Opinion

For whom are we building a future?

Being a young politician in the Balkans is challenging. If you add the fact that I am from Bosnia and Herzegovina into the mix, then to others it can be seen as a mission impossible. And we all know that the Balkans is always interesting when it come to the nature of its political culture. But here I am, aged 25, living in Bosnia and Herzegovina, in the city of Mostar, a Master of International Business and Finance and the youngest vice-president of a Social Democratic Party (SDP) in the Balkans.

I started in politics as a local activist, when I was 17. In 2014, when I was 21, I was elected as vice-president of the SDP, just two months after my party lost the elections. Everyone thought that election was the end of the SDP, but introducing young people into the party leadership has made it the leading opposition party in Bosnia.

If young people can help a political party recover, then young people can help the state recover too.

Bosnia and Herzegovina has the most complex political system in the world. I chose the SPD because it answered my frustrations about a system in which my generation lives, and is increasingly, unfortunately, leaving. As a young politician I have responsibly to try to change the system, to make create a better state for the generation which is about to have a family here, as well as for our parents and grandparents: a generation who gave us everything and who decided to stay here during 1990s despite all the challenges they had to face.

Unfortunately, over the last four years Bosnia and Herzegovina has never faced so many issues. Young people are leaving, corruption is so widespread that it has become part of the culture, education is divided based on nationality, the pension fund has collapsed, there is no infrastructure, people are frustrated in their everyday life because their lives are based on their ethnicity, not on their education and capabilities.

My struggle is real, and started before I joined a political party.

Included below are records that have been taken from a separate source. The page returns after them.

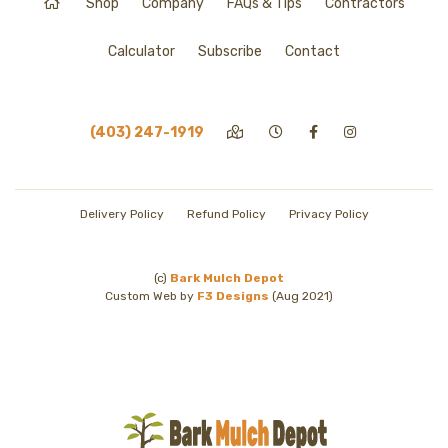
Shop
Company
FAQs & Tips
Contractors
Calculator
Subscribe
Contact
(403) 247-1919
Delivery Policy
Refund Policy
Privacy Policy
(c)
Bark Mulch Depot
Custom Web by
F3 Designs
(Aug 2021)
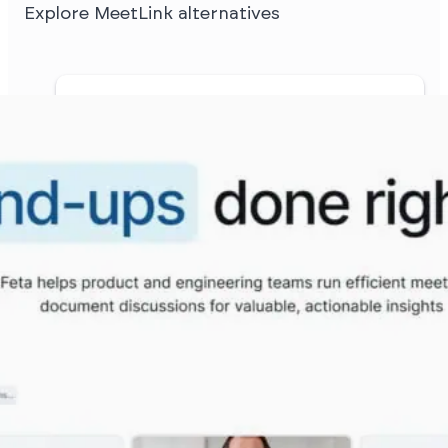
Explore MeetLink alternatives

As I already mentioned, my country has a very complex political system and if we add to that the fact that Bosnia is not one country but three, divided into ethnic groups and not a country of all its citizens then we face not just a state crisis, but also an identity crisis. That is the consequence of the constitution, written as part of the Dayton Peace Agreement, which limits normal development.
It pushes people to declare themselves according to their ethnicity in order to survive and automatically raise generations which has the wrong values and does not think outside of the box. My biggest struggle is with the educational system, which is a core of every society, but here education is divided. We have the shameful phenomenon of “two schools under one roof,” a shame not just for us but for the whole of Europe, where kids are divided into different classes in separate parts of schools based on their ethnicity.

More than 80.000 youths have left Bosnia and Herzegovina over the past two years, because they cannot find employment, because of the high level of corruption, a lack of respect for human rights and for the simple fact that Bosnia is today one of the poorest countries in Europe.

The next elections are in October 2018. This is when the future of this country will be decided. This election will show can we start living in 21st century: politics in Bosnia over the past 20 years have been rooted very much in the 1990s, with nationalist parties and politicians. Now, however, the generation born in 2000 will have the right to vote, and I think this year we should start thinking about future and not about the past. We cannot agree on the past, but maybe we can agree on the future. My goal is to make this country a place where differences are respected, and to bring back optimism and the will to stay in Bosnia and Herzegovina.

If people continue to leave, for whom are we building a future?

The views expressed in this opinion editorial are the author’s own and do not necessarily reflect Emerging Europe’s editorial policy.